[ExI] 3 kt?

Dylan Distasio interzone at gmail.com
Fri Aug 7 00:36:43 UTC 2020

Thanks for sharing.  Based on who would gain (or not) in such a tragedy, I
had assumed the ammonium nitrate claim was likely accurate.  An attack from
any obvious players doesn't seem in anyone's interest.

I have to admit as a layman though that it looked like it could have been a
~200K ton nuke when first watching the footage based on the cloud and blast
radius.  I'm glad of course that doesn't appear to be the case.

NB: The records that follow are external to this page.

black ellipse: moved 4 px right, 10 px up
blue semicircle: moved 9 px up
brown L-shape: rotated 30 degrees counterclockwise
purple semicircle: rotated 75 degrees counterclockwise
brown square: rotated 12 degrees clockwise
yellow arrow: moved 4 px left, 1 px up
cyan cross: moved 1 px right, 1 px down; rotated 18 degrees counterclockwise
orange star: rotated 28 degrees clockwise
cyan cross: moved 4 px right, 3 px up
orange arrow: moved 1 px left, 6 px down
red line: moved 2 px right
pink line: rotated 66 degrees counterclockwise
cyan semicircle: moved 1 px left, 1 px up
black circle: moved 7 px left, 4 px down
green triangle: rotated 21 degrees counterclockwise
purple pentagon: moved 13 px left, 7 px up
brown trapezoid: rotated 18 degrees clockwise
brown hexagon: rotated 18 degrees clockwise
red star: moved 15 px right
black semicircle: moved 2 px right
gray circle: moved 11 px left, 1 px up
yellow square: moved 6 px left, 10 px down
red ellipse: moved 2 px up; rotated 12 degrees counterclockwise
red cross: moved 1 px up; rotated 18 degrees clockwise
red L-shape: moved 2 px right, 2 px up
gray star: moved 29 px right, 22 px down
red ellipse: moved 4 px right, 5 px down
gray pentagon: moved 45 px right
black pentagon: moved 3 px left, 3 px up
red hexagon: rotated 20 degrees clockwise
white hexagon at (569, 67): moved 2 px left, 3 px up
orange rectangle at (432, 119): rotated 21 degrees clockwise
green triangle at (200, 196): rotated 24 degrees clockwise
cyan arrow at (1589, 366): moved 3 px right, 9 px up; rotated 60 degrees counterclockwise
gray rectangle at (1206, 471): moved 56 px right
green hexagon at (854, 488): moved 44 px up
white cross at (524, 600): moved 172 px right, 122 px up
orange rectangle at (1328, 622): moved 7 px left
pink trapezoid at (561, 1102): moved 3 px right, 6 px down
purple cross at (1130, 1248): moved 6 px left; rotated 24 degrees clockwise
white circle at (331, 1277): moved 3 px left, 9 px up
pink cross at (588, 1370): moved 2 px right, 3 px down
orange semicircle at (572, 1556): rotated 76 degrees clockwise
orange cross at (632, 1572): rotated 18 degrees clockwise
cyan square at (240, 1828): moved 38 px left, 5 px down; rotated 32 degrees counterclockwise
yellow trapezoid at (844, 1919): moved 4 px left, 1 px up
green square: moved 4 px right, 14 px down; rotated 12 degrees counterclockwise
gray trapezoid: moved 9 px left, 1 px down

On Thu, Aug 6, 2020, 7:40 PM spike jones via extropy-chat <
extropy-chat at lists.extropy.org> wrote:

> Such a grim topic it is, that huge explosion in Beirut.
> When I was in engineering school, we had a compressible flow class where
> they had us do all these calculations on blast radius, overpressure
> threshold, shock wave mechanics and so forth.  The cold war was still going
> in those days, so they thought it was a good thing for us to know about.
> My compressible-flow book went into a lotta gory detail on what happens
> behind a shock wave and how to figure out what it was that exploded based
> on the velocity of the shock wave (which isn’t the same as a leading-edge
> sound wave (because the shock wave travels in a compressed medium and sound
> waves do not (so the shock wave gets to ya first (and hurts a lot worse.))))
> If we go with a cell-phone frame rate of about 30 per second, and estimate
> the shock wave was advancing at about 100 meters between frames, that is a
> shock wave velocity indicating ammonium nitrate, which supports the theory
> that it was a coupla thousand tons of fertilizer on a parked ship, possibly
> three thousand tons.  Oy vey mercy.